DATA RECORDS ▸
+ + + +

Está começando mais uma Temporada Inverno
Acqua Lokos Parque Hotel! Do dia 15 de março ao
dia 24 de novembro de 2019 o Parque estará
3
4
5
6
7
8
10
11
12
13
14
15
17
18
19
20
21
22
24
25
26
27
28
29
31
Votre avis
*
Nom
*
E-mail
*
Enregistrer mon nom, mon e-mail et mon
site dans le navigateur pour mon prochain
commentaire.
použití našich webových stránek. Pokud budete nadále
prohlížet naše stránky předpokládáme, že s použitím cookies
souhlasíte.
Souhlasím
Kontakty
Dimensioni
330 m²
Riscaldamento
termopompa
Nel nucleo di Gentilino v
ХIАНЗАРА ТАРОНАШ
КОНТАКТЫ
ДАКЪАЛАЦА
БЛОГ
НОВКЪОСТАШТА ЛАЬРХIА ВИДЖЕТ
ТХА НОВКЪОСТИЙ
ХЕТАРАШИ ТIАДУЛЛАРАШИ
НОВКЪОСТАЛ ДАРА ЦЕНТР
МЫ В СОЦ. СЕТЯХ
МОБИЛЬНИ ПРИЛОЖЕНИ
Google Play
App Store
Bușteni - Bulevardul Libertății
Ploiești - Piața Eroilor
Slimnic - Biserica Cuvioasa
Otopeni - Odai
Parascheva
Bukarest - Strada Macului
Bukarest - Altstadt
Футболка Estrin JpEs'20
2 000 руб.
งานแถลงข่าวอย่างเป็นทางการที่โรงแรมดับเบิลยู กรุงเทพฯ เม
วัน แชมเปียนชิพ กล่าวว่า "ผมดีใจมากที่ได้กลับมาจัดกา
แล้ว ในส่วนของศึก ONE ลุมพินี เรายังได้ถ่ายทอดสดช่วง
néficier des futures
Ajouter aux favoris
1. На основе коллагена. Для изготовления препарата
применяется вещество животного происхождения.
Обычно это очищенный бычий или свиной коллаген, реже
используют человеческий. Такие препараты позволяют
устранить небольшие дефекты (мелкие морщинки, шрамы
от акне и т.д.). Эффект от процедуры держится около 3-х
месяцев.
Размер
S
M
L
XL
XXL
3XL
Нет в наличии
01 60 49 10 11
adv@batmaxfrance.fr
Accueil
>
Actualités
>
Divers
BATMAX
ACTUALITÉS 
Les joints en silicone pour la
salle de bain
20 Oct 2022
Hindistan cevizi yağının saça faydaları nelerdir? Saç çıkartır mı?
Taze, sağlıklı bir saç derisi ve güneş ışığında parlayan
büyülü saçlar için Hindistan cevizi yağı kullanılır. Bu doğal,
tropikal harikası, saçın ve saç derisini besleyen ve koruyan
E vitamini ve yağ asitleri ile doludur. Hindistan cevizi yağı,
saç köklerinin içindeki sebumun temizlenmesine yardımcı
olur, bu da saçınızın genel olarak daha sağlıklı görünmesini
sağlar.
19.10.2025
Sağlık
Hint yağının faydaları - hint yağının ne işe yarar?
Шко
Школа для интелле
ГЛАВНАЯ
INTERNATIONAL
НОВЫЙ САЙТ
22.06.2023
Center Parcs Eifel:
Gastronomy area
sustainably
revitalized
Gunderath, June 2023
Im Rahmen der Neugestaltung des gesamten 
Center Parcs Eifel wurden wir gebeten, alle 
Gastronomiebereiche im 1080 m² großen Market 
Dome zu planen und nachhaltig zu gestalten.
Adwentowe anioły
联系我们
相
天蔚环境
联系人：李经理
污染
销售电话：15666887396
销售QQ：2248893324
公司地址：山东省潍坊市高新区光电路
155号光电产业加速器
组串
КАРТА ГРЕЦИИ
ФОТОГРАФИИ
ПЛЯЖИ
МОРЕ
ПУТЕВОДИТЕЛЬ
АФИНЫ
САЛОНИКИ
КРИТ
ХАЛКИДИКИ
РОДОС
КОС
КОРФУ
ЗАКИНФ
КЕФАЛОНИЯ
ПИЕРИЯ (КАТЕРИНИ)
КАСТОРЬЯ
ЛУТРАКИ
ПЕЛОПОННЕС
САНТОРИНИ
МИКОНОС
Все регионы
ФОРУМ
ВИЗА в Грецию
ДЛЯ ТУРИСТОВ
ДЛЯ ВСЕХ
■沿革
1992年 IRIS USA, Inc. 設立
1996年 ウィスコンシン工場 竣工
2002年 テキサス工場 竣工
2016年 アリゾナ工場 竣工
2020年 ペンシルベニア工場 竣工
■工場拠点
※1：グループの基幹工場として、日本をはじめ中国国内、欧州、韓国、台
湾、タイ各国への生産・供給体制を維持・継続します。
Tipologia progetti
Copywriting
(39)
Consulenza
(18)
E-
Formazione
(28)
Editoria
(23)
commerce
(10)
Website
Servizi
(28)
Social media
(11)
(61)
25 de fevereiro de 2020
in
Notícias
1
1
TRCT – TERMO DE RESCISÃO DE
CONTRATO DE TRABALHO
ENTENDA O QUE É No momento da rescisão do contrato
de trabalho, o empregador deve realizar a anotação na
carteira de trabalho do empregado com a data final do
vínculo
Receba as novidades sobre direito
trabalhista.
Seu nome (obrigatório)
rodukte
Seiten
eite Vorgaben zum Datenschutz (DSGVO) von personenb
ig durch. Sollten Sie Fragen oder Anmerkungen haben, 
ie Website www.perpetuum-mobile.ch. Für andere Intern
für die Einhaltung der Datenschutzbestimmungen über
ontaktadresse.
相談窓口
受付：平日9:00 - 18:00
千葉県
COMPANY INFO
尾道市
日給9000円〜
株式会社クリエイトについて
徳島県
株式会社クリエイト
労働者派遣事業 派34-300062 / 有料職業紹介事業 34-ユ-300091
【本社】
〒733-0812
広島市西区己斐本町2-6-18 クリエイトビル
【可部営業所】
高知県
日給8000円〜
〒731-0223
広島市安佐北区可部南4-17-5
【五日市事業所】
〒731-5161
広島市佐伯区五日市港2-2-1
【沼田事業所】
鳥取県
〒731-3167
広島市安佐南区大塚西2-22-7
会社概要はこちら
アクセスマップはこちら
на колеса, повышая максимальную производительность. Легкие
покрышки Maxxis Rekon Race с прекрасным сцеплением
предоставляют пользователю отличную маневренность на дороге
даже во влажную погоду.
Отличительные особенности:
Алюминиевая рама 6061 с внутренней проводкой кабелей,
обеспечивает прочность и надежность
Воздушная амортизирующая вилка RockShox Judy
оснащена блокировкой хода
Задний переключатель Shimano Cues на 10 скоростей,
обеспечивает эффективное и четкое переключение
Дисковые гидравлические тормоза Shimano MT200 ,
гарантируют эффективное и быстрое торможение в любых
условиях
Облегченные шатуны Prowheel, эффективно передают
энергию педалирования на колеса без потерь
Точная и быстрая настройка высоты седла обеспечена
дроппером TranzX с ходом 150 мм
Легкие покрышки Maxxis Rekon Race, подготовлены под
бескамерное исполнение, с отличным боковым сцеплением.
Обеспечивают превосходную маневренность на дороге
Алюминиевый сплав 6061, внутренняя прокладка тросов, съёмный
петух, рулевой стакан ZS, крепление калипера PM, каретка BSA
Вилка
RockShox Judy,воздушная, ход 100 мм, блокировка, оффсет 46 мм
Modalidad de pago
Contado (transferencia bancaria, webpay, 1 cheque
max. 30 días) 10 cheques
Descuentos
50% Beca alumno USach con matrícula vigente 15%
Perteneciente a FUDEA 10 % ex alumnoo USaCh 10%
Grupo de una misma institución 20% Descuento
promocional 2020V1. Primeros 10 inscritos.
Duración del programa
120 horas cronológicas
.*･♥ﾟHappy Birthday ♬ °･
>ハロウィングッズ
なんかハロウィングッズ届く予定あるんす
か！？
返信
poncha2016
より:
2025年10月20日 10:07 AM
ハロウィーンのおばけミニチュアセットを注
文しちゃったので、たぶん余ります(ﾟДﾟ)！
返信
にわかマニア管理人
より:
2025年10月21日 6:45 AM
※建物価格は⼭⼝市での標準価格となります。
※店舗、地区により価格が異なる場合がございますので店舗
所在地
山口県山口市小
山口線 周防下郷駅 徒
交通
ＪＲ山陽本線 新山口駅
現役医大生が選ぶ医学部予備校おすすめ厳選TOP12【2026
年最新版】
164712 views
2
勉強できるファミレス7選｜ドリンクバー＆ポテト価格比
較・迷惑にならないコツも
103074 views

+ + + +

ABOUT THIS EXERCISE ▸
Output the lines above exactly, but only those between the line holding "на колеса, повышая" and the line holding "Дисковые гидравлические тормоза", inclusive.

TASK SOLUTION ▸
на колеса, повышая максимальную производительность. Легкие
покрышки Maxxis Rekon Race с прекрасным сцеплением
предоставляют пользователю отличную маневренность на дороге
даже во влажную погоду.
Отличительные особенности:
Алюминиевая рама 6061 с внутренней проводкой кабелей,
обеспечивает прочность и надежность
Воздушная амортизирующая вилка RockShox Judy
оснащена блокировкой хода
Задний переключатель Shimano Cues на 10 скоростей,
обеспечивает эффективное и четкое переключение
Дисковые гидравлические тормоза Shimano MT200 ,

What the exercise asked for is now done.